__Given data__.
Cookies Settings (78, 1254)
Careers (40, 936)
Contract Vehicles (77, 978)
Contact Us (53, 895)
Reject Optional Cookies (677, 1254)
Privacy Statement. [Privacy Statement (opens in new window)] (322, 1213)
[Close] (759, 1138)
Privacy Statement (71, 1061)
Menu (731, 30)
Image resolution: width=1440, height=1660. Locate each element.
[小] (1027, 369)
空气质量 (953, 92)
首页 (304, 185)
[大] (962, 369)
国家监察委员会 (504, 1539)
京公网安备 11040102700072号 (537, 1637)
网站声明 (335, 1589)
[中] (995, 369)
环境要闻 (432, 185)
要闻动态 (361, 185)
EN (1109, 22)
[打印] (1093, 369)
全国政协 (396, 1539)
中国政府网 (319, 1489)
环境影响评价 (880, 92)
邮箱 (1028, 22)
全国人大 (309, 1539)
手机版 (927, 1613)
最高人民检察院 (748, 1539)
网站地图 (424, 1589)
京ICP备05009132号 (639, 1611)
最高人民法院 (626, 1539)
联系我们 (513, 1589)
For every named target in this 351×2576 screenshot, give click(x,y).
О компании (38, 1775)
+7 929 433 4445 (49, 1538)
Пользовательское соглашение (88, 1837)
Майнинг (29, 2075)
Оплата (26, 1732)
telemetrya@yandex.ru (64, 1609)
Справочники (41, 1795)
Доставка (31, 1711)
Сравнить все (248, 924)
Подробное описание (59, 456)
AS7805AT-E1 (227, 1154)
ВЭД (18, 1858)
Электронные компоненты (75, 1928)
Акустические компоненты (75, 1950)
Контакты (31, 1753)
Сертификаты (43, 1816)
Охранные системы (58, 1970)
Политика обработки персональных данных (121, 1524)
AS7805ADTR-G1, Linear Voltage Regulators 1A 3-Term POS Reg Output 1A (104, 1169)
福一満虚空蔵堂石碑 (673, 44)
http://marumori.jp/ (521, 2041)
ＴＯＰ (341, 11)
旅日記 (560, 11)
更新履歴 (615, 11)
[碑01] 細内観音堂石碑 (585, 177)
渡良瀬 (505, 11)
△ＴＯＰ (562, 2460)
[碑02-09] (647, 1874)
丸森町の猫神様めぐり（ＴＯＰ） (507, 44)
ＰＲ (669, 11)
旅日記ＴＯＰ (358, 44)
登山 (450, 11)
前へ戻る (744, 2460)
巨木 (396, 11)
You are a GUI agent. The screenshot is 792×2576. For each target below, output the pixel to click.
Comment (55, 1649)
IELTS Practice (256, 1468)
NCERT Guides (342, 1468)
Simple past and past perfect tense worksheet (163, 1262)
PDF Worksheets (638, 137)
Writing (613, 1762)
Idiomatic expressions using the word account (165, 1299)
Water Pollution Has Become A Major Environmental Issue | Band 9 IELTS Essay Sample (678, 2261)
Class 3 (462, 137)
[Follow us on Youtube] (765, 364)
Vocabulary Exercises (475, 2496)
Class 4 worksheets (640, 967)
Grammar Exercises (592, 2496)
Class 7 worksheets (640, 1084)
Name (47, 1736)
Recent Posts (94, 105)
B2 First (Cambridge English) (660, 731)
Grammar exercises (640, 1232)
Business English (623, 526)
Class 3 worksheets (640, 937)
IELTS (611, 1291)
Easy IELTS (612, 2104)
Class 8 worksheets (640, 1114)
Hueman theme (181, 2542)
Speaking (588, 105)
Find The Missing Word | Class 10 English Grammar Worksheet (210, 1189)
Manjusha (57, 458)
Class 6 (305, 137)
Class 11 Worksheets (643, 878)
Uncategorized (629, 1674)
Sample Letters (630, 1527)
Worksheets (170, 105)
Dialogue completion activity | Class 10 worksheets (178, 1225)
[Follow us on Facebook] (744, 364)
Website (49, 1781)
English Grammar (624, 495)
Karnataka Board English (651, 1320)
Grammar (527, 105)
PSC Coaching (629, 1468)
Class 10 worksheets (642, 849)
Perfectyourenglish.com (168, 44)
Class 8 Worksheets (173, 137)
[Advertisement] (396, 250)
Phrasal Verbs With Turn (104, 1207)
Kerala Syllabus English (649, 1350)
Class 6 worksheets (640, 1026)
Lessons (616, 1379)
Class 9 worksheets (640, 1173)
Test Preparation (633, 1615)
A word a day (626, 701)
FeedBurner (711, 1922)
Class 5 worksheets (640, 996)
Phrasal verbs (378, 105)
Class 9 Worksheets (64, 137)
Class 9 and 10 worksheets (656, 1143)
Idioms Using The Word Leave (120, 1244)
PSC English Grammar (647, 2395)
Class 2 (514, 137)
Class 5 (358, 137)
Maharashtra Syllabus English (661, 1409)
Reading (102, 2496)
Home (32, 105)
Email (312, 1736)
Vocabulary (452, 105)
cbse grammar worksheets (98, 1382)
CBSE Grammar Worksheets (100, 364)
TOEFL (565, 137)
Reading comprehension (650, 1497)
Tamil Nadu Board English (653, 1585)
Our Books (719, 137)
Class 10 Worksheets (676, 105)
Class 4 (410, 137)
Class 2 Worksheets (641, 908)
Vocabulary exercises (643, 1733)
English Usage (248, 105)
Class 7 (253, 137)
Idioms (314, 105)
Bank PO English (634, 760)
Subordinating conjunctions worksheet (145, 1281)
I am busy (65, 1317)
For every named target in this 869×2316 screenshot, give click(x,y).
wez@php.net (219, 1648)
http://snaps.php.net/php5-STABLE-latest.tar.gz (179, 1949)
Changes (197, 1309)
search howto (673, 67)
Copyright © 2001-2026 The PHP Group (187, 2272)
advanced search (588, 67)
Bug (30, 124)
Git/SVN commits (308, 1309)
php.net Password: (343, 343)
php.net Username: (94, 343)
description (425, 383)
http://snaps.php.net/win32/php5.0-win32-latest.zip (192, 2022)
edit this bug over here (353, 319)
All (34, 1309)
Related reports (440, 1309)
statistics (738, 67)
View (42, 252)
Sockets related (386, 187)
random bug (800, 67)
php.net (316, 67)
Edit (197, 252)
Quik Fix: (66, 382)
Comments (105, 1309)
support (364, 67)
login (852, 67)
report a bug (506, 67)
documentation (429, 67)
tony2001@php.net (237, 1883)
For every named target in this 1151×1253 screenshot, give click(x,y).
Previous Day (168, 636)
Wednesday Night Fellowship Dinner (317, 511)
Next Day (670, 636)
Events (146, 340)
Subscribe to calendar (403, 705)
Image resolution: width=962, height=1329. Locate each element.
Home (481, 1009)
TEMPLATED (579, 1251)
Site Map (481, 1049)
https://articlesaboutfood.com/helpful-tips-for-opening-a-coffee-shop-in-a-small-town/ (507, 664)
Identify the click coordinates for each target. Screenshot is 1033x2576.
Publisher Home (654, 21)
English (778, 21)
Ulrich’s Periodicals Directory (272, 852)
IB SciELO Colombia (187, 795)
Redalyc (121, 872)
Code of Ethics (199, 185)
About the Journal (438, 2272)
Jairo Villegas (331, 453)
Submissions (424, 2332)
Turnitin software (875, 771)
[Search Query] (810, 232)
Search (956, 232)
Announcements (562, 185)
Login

__Required action__.
From the material above, copy exactly the lines between the line holding "Контакты (31, 1753)" and the line holding "Worksheets (170, 105)", inclusive, and only those.

__Task response__.
Контакты (31, 1753)
Сертификаты (43, 1816)
Охранные системы (58, 1970)
Политика обработки персональных данных (121, 1524)
AS7805ADTR-G1, Linear Voltage Regulators 1A 3-Term POS Reg Output 1A (104, 1169)
福一満虚空蔵堂石碑 (673, 44)
http://marumori.jp/ (521, 2041)
ＴＯＰ (341, 11)
旅日記 (560, 11)
更新履歴 (615, 11)
[碑01] 細内観音堂石碑 (585, 177)
渡良瀬 (505, 11)
△ＴＯＰ (562, 2460)
[碑02-09] (647, 1874)
丸森町の猫神様めぐり（ＴＯＰ） (507, 44)
ＰＲ (669, 11)
旅日記ＴＯＰ (358, 44)
登山 (450, 11)
前へ戻る (744, 2460)
巨木 (396, 11)
You are a GUI agent. The screenshot is 792×2576. For each target below, output the pixel to click.
Comment (55, 1649)
IELTS Practice (256, 1468)
NCERT Guides (342, 1468)
Simple past and past perfect tense worksheet (163, 1262)
PDF Worksheets (638, 137)
Writing (613, 1762)
Idiomatic expressions using the word account (165, 1299)
Water Pollution Has Become A Major Environmental Issue | Band 9 IELTS Essay Sample (678, 2261)
Class 3 (462, 137)
[Follow us on Youtube] (765, 364)
Vocabulary Exercises (475, 2496)
Class 4 worksheets (640, 967)
Grammar Exercises (592, 2496)
Class 7 worksheets (640, 1084)
Name (47, 1736)
Recent Posts (94, 105)
B2 First (Cambridge English) (660, 731)
Grammar exercises (640, 1232)
Business English (623, 526)
Class 3 worksheets (640, 937)
IELTS (611, 1291)
Easy IELTS (612, 2104)
Class 8 worksheets (640, 1114)
Hueman theme (181, 2542)
Speaking (588, 105)
Find The Missing Word | Class 10 English Grammar Worksheet (210, 1189)
Manjusha (57, 458)
Class 6 (305, 137)
Class 11 Worksheets (643, 878)
Uncategorized (629, 1674)
Sample Letters (630, 1527)
Worksheets (170, 105)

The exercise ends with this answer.